A controversial study from France  supporting use of hydroxychloroquine and azithromycin has been criticized by statisticians and others for overstating the benefits of these drugs in COVID-19.

For the patients showing acute decline, Horwitz administered intravenous tocilizumab, an interleukin-6 (IL-6) inhibitor used to treat rheumatoid arthritis, off label. Chopra found that IL-6 blockers seemed to work when given early, but he warned that by the time the patient needed intubation, it was too late.

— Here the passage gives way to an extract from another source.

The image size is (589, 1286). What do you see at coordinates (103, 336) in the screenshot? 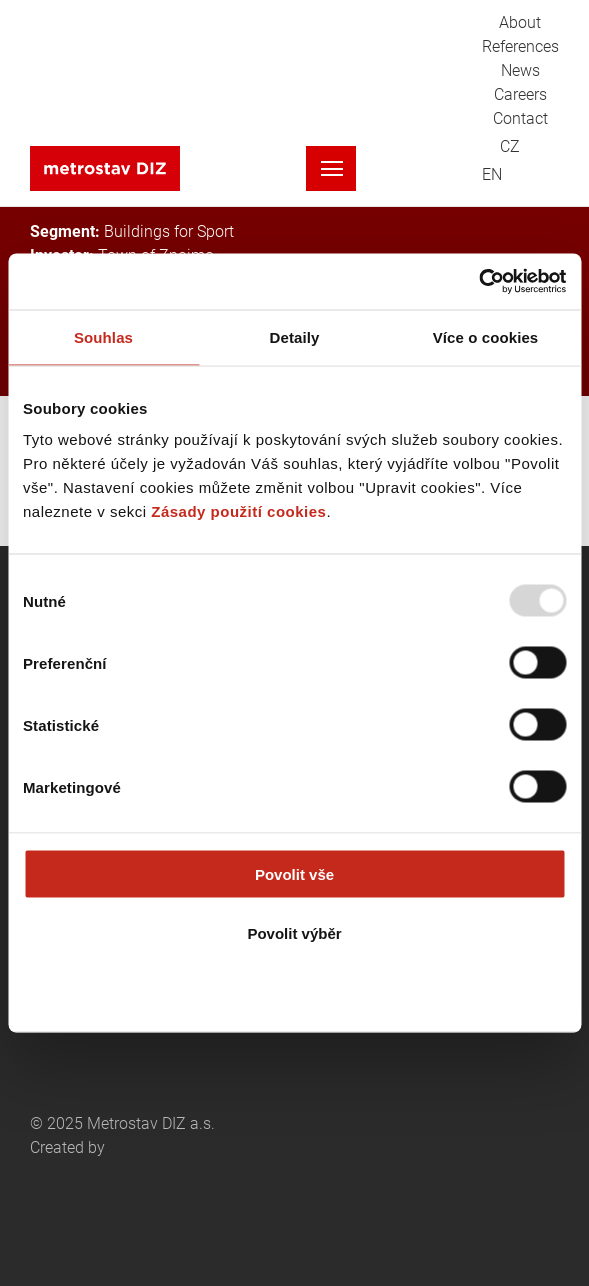 I see `Souhlas [tab]` at bounding box center [103, 336].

There is preliminary data from China  and Naples, Italy, suggesting that tocilizumab reduced fever and need for supplemental oxygen in patients with severe or critical COVID-19 infection.

The drug is being studied in the TOCIVID19 trial. Chopra told Medscape that they continue to use tocilizumab, but because of national shortages, they try another IL-6 inhibitor, sarilumab, whenever possible.

Both hospitals are now participating in a clinical trial of sarilumab, and NYU Langone will also be a clinical site for trials of a third IL-6 inhibitor, clazakizumab, and the antiviral remdesivir.